> Exercise requirements
Every line of the records that holds the word "Cahiers" should be copied out.

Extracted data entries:

━━━━━━━━━━

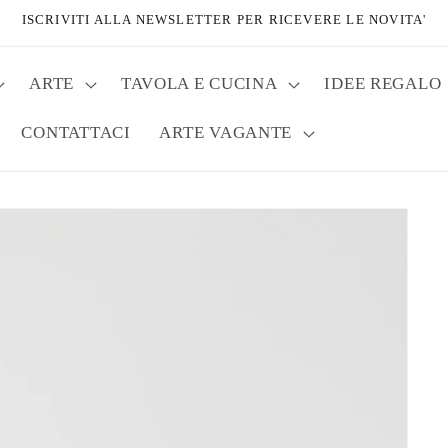
ISCRIVITI ALLA NEWSLETTER PER RICEVERE LE NOVITA'
ARTE
TAVOLA E CUCINA
IDEE REGALO
CONTATTACI
ARTE VAGANTE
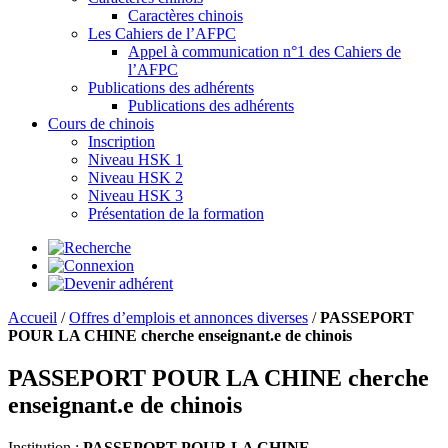
Caractères chinois
Les Cahiers de l’AFPC
Appel à communication n°1 des Cahiers de
l’AFPC
Publications des adhérents
Publications des adhérents
Cours de chinois
Inscription
Niveau HSK 1
Niveau HSK 2
Niveau HSK 3
Présentation de la formation
Accueil
/
Offres d’emplois et annonces diverses
/
PASSEPORT
POUR LA CHINE cherche enseignant.e de chinois
PASSEPORT POUR LA CHINE cherche
enseignant.e de chinois
Institution :
PASSEPORT POUR LA CHINE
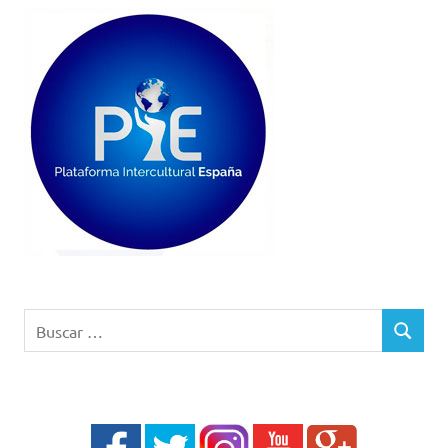
Buscar:
BUSCAR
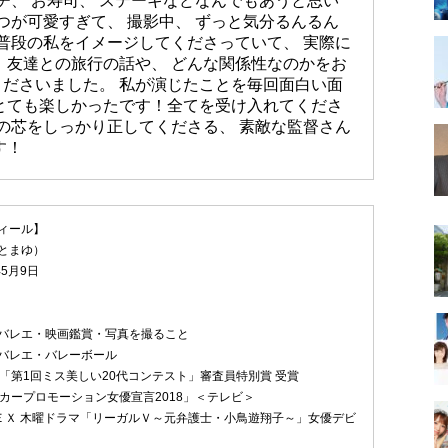
チ、 お寿司、 ステーキなどなんでもあうと思い
つが可愛すぎて、 撮影中、 ずっと気分るんるん
に普段の私をイメージしてくださっていて、 実際に
 友達との旅行の話や、 どんな関係性なのかをお
ださいました。 私が演じたことを毎回面白い面
とても楽しかったです！全てを受け入れてくださ
性の芯をしっかり正してくださる、 素敵な監督さん
す！
ィール】
とまゆ）
5月9日
バレエ・映画鑑賞・写真を撮ること
バレエ・バレーボール
月 「第1回ミス美しい20代コンテスト」審査員特別賞 受賞
オスカープロモーション女優宣言2018」＜テレビ＞
2月ＥＸ 木曜ドラマ「リーガルＶ～元弁護士・小鳥遊翔子～」女優デビ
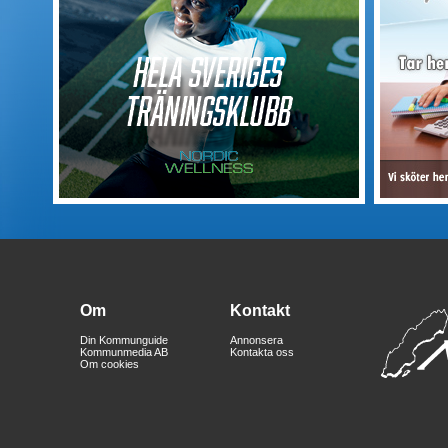
Om
Kontakt
Din Kommunguide
Annonsera
Kommunmedia AB
Kontakta oss
Om cookies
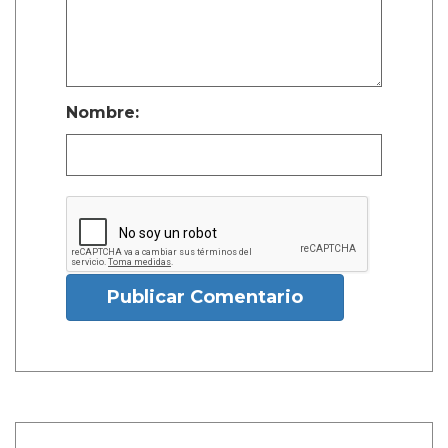
Nombre:
Publicar Comentario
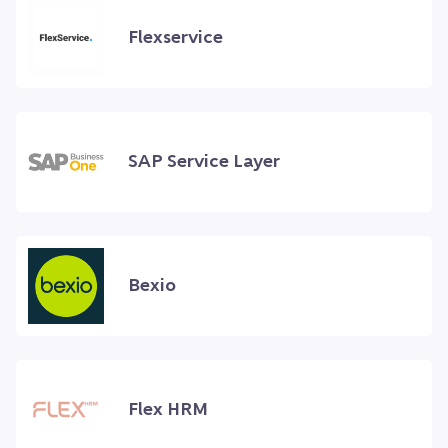
Flexservice
SAP Service Layer
Bexio
Flex HRM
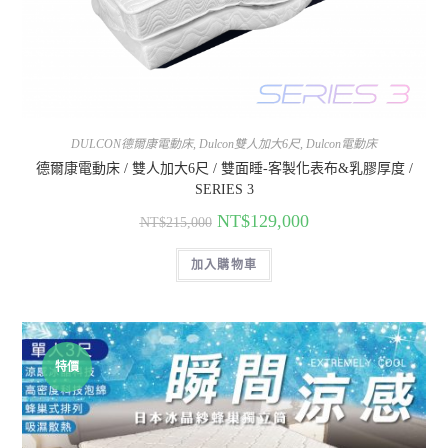
DULCON德爾康電動床
,
Dulcon雙人加大6尺
,
Dulcon電動床
德爾康電動床 / 雙人加大6尺 / 雙面睡-客製化表布&乳膠厚度 /
SERIES 3
NT$
129,000
NT$
215,000
加入購物車
特價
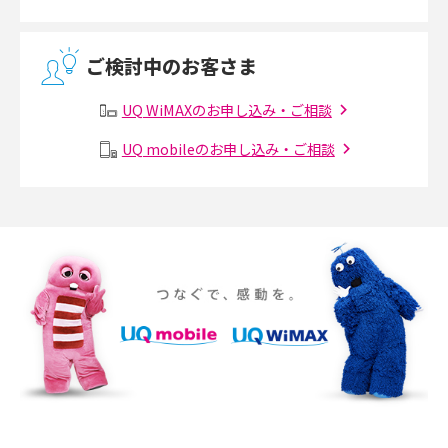
2017年5月(5)
無線LANとは？メリット・デメリットや接続方法を解説
2017年4月(8)
ご検討中のお客さま
2017年3月(9)
有線LANとは？無線LANとの違いやメリット・デメリットを解説
UQ WiMAXのお申し込み・ご相談
2017年2月(7)
メッシュWi-Fiとは？仕組みやメリット・デメリット、中継機との違いを解
UQ mobileのお申し込み・ご相談
2017年1月(6)
説
2016年12月(5)
ポケット型Wi-Fiの使い方は？基本的な手順やつながらない時の対処法を紹
介
2016年11月(7)
2016年10月(8)
ポケット型Wi-Fiをレンタルするメリットとは？選び方や向いている方の特
徴も紹介
2016年9月(8)
2016年8月(12)
持ち運びできるポケット型Wi-Fiのおススメの選び方は？メリット・デメリ
ットも紹介
2016年7月(7)
2016年6月(5)
ポケット型Wi-Fiはクレカなしでも利用できる？口座振替の方法や注意点も
解説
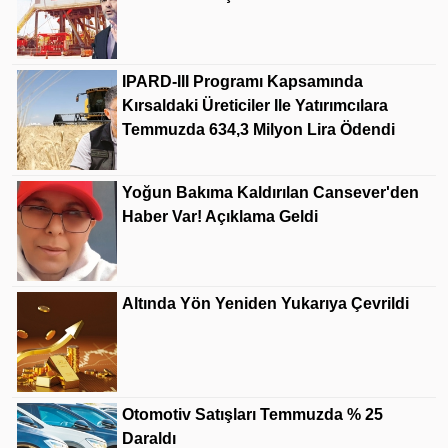
IPARD-III Programı Kapsamında
Kırsaldaki Üreticiler Ile Yatırımcılara
Temmuzda 634,3 Milyon Lira Ödendi
Yoğun Bakıma Kaldırılan Cansever'den
Haber Var! Açıklama Geldi
Altında Yön Yeniden Yukarıya Çevrildi
Otomotiv Satışları Temmuzda % 25
Daraldı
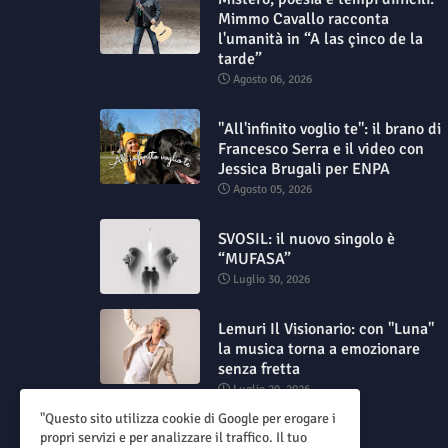
Mimmo Cavallo racconta
l'umanità in “A las çinco de la
tarde”
Agosto 06, 2026
"All'infinito voglio te": il brano di
Francesco Serra e il video con
Jessica Brugali per ENPA
Agosto 05, 2026
SVOSIL: il nuovo singolo è
“MUFASA”
Luglio 30, 2026
Lemuri Il Visionario: con "Luna"
la musica torna a emozionare
senza fretta
Luglio 29, 2026
"Questo sito utilizza cookie di Google per erogare i
propri servizi e per analizzare il traffico. Il tuo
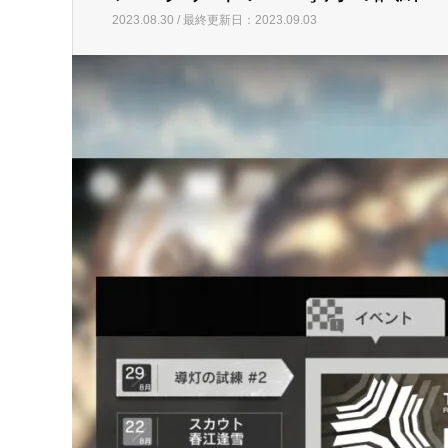
最新記事
イベント78「導灯の試練#2」
アークナ
イベント78「導灯の試練#2」
アークナイツ 「導灯の試練#
2023.08.30 / 最終更新日：2023.09.03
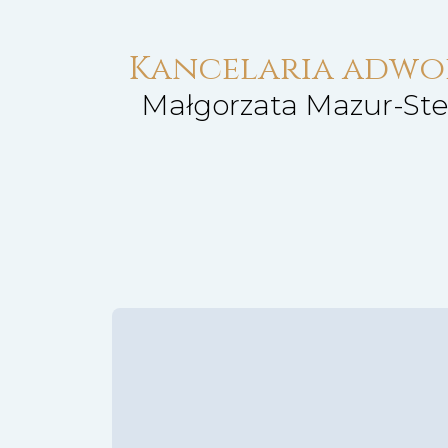
Kancelaria adw
Małgorzata Mazur-St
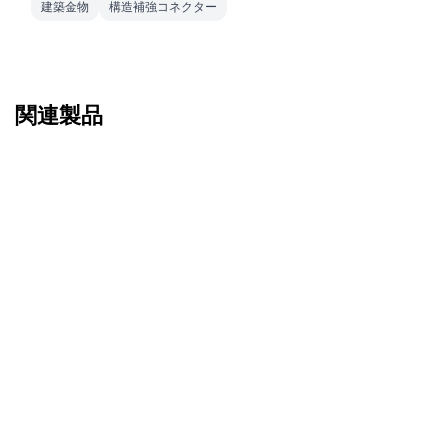
建築金物
構造補強コネクター
関連製品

━━━━━━━━━━

> Answer to the exercise
Les Cahiers de l’AFPC
Appel à communication n°1 des Cahiers de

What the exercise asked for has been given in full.